Where an acceptance relates to Chiroscience Shares held in CREST (that is, in
uncertificated form) the New Celltech Shares to which the accepting
Chiroscience Shareholder is entitled will be issued to such shareholder in
uncertificated form within the CREST system.

Where an acceptance relates to Chiroscience Shares in certificated form, the
New Celltech Shares to which the accepting Chiroscience Shareholder is
entitled will be issued in certificated form.  Definitive certificates for the
New Celltech Shares will be despatched by first-class post (or by such other
method as may be approved by the Panel).

In relation to New Celltech Shares issued in certificated form, temporary
documents of title will not be issued.  Pending the despatch by post of
definitive certificates for such New Celltech Shares in accordance with the
terms of the Merger Offer, transfers will be certified against the register.

Application will be made to the London Stock Exchange for the New Celltech
Shares to be admitted to the Official List.  Celltech intends to make such an
application to the London Stock Exchange prior to the posting of the Merger
Offer Document.  

It is expected that listing will become effective and that dealings, for
normal settlement, in the New Celltech Shares will commence on the London
Stock Exchange on the first business day following the day on which the Merger
Offer becomes or is declared unconditional in all respects (save only for
admission of the New Celltech Shares to the Official List becoming effective).

Further details on settlement, listing and dealing will be included in the
documents to be sent to Celltech Shareholders and to Chiroscience
Shareholders.


11.       Interests in shares

Neither Celltech, nor any of the Directors of Celltech, nor so far as Celltech
is aware, any party acting in concert with Celltech, owns or controls any
Chiroscience Shares or holds options to purchase any Chiroscience Shares or
has entered into any derivatives referenced to Chiroscience Shares.


12.       General

The formal Merger Offer Document, setting out the details of the Merger Offer,
Listing Particulars and Form of Acceptance will be despatched to Chiroscience
Shareholders by Flemings as soon as practicable.  The Merger Offer Document
and Listing Particulars will also be despatched to Celltech and Chiroscience
optionholders for information only.  A circular to Celltech Shareholders
explaining the Merger Offer and convening the Extraordinary General Meeting
will be despatched at the same time together with the Listing Particulars.

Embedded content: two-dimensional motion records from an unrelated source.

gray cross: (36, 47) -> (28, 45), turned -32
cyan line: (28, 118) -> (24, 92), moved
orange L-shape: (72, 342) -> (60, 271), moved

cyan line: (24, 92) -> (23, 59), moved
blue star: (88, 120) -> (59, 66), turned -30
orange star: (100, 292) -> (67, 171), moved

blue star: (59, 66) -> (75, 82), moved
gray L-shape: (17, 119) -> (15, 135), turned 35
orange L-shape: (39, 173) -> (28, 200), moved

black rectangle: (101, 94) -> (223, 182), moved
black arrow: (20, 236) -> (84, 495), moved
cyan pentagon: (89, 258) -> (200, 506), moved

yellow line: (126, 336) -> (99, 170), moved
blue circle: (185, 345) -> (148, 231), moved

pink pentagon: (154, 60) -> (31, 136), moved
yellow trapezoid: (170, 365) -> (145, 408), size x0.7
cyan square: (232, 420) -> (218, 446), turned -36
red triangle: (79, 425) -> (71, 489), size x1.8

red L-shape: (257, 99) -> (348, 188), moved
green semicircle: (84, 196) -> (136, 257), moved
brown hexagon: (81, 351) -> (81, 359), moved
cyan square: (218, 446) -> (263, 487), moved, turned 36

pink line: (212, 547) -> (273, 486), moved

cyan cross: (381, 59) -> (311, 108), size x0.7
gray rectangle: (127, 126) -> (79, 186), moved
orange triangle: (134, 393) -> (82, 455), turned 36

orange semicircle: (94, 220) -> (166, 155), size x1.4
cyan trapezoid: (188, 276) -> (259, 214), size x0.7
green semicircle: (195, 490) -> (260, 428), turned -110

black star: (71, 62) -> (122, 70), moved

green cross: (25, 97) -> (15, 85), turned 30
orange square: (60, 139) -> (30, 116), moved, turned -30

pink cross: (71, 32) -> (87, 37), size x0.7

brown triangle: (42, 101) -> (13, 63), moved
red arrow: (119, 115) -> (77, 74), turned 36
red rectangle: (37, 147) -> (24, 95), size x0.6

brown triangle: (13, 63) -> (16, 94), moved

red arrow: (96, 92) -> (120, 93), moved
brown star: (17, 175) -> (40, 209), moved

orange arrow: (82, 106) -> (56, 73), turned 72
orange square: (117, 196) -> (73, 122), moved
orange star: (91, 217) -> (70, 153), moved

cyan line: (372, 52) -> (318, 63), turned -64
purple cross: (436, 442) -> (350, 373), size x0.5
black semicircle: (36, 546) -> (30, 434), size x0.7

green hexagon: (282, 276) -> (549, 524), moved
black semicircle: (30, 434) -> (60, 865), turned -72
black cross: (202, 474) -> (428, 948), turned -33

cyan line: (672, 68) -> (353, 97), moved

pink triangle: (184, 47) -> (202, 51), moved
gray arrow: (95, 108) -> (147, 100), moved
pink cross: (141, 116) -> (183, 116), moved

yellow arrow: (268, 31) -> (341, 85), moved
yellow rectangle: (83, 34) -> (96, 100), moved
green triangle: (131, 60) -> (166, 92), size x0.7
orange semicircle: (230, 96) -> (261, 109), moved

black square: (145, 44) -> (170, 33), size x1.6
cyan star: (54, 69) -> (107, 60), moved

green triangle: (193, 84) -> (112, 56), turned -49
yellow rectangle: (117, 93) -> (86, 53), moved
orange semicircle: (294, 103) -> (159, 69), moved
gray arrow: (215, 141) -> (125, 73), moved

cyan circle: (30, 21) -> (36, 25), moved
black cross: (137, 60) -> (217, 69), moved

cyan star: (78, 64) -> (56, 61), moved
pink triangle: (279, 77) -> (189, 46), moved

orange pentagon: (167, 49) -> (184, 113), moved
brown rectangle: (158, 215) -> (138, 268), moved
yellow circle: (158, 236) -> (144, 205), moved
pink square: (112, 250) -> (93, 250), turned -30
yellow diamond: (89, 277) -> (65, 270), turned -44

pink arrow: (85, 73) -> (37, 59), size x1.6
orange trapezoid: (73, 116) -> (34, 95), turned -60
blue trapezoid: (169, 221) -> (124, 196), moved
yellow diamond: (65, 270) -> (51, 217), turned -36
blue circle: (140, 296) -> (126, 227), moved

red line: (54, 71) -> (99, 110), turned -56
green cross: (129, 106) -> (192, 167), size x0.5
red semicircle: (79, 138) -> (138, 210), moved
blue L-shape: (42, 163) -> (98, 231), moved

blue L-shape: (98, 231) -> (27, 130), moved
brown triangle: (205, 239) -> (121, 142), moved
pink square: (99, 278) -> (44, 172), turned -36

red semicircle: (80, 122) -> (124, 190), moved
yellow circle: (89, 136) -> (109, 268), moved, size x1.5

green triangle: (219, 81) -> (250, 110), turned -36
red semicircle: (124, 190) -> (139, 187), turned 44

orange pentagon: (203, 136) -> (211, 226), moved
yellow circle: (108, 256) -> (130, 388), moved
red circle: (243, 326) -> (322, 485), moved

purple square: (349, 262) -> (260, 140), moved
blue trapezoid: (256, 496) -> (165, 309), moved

                         -------------------------------


Flemings, which is regulated by The Securities and Futures Authority Limited,
is acting for Celltech and no one else in connection with the Merger Offer and
will not be responsible to anyone other than Celltech for providing the 
protections afforded to customers of Flemings, nor for providing advice in
relation to the Merger Offer.

Lehman Brothers, which is regulated by The Securities and Futures Authority
Limited, is acting for Chiroscience and no one else in connection with the
Merger Offer and will not be responsible to anyone other than Chiroscience 
for providing the protections afforded to customers of Lehman Brothers nor for
providing advice in relation to the Merger Offer.

This announcement does not constitute an offer or an invitation to purchase
any securities.

Appendix IV contains the definitions of terms used in this announcement.

This announcement has been approved by Flemings and Lehman Brothers for the
purposes of section 57 of the Financial Services Act 1986.